Bien sûr, il ne suffit pas de brancher la clé à un système pour que cela fonctionne. C’est à ça que sert le capteur d’empreinte. Quand je branche mon pass à une machine, je dois valider la connexion avec mon empreinte digitale. Comme ça, à moins que quelqu’un possède mon doigt, impossible de se connecter à ma place. D’ailleurs ce système est même beaucoup plus sûr que bien des méthodes logiciels. L’objet physique permettant d’avoir un ancrage dans le monde réel, il évite les risques. Par exemple, en utilisant une petite analogie, on peut voir le pass comme les clés d’une porte. Si je perd mes clés, je ne peux plus rentrer chez moi et donc je m’aperçois rapidement que je les ai perdu. Je n’ai plus qu’à appeler un serrurier pour changer ma serrure et ainsi même si une personne mal intentionnée tente de rentrer chez moi, elle ne pourra plus parce que les clés ne fonctionneront plus. Pour mon pass c’est la même chose, si je le perds, je n’ai qu’à m’en procurer un nouveau qui va me générer une nouvelle clé de sécurité et désactiver l’ancien grâce à la combinaison de mon empreinte et de mon mot de passe de sécurité.
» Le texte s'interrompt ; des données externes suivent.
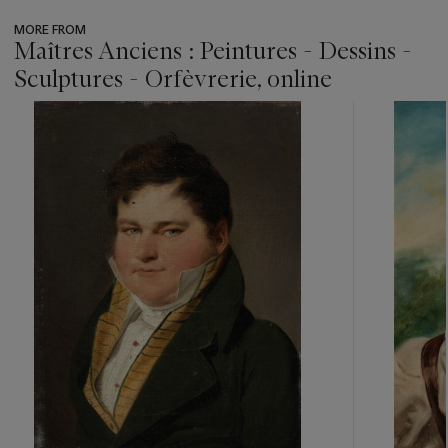
MORE FROM
Maîtres Anciens : Peintures - Dessins -
Sculptures - Orfèvrerie, online
???
-
item_current_of_total_txt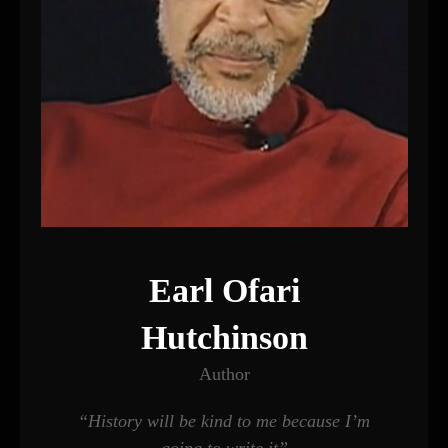
Earl Ofari
Hutchinson
Author
“History will be kind to me because I’m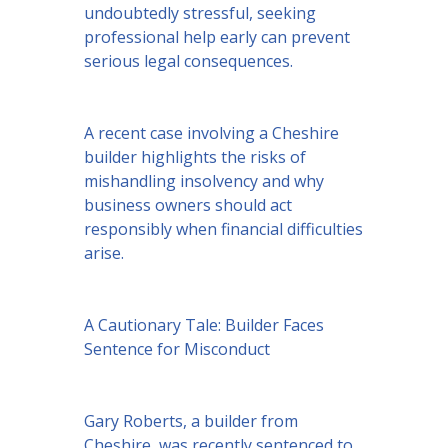
undoubtedly stressful, seeking
professional help early can prevent
serious legal consequences.
A recent case involving a Cheshire
builder highlights the risks of
mishandling insolvency and why
business owners should act
responsibly when financial difficulties
arise.
A Cautionary Tale: Builder Faces
Sentence for Misconduct
Gary Roberts, a builder from
Cheshire, was recently sentenced to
Aujourd’hui, plus aucune information personnelle n’est stockée sur les bases de données des sites internet (et quand ils le font ce n’est souvent que temporaire comme cela a été institué par les instances gouvernementales). Tout est géré automatiquement à travers le pass. D’ailleurs ce n’est pas que mes préférences de navigations ou mon code de connexion qui sont gérés par le pass. Rapidement, et comme beaucoup d’autres, j’ai commencé à m’en servir comme moyen de paiements, pour stocker des informations médicales et de santé, mes transactions notariales et même certaines clés physiques. J’utilise mon pass pour accéder et ouvrir les voitures partagées du quartier.

Bien sûr le pass n’est qu’une partie de ce qui a changé sur internet. En fait, il a apporté avec lui une révolution ou plutôt... un retour aux sources. En plus du pass chacun possède un anonymiseur. Un boîtier que l’on branche à son modem et qui par un système de VPN filtre et crypte toutes les informations entrantes et sortantes. Avec ça, les fournisseurs d’accès n’ont plus été capables de brider les connexions ou d’espionner ce que chacun faisait. Internet est rapidement devenu anonyme ou plutôt pseudonyme, chacun ayant de nouveau une identité numérique détachée de son identité réelle.
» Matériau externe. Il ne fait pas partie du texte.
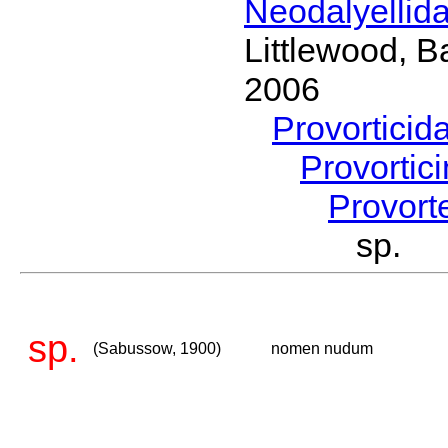
Neodalyellid
Littlewood, B
2006
Provorticid
Provortic
Provort
sp. 
sp.
(Sabussow, 1900)
nomen nudum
Mais la vraie révolution s’est produite avec la diffusion de serveurs personnels. Maintenant tout le monde possède chez lui son propre serveur et son accès cloud. Rapidement tout internet s’est décentralisé. Les gens ont arrêté d’utiliser les produits des multinationales du numériques comme les espaces de stockage, les services cloud ou les réseaux sociaux. La plupart d’entre elles ont disparu, entraînant dans leur chute cette économie de la données qui posait tant de problèmes.
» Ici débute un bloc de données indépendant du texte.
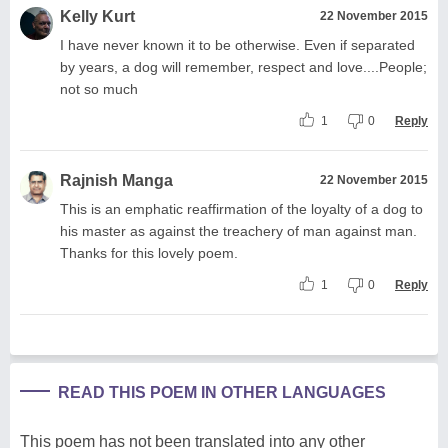
Kelly Kurt
22 November 2015
I have never known it to be otherwise. Even if separated
by years, a dog will remember, respect and love....People;
not so much
1
0
Reply
Rajnish Manga
22 November 2015
This is an emphatic reaffirmation of the loyalty of a dog to
his master as against the treachery of man against man.
Thanks for this lovely poem.
1
0
Reply
READ THIS POEM IN OTHER LANGUAGES
This poem has not been translated into any other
Avec la démocratisation du numérique à l’école, les gens ont appris à se faire leur propre univers numérique stocké en privé sur lequel les autres utilisateurs peuvent se connecter pour échanger. Ils se sont développés des pages internet reliées en réseau, ont ouvert des chaînes de streaming hébergées chez eux. Des catalogues et des agrégateurs créés par des passionnés ont commencé à fleurir partout, référençant les meilleures chaînes. Les gens ont appris à échanger entre eux plutôt que de passer par des intermédiaires notamment grâce à des technologies de confiance comme celle de la blockchain. Cette ouverture d’internet a fait peur au début. Les gens craignaient les pires dérives. Mais encore une fois, l’éducation scolaire du numérique a apporté beaucoup en apprenant aux nouvelles générations les codes, les risques et surtout en leur donnant les moyens de se protéger en adoptant les bons réflexes rapidement.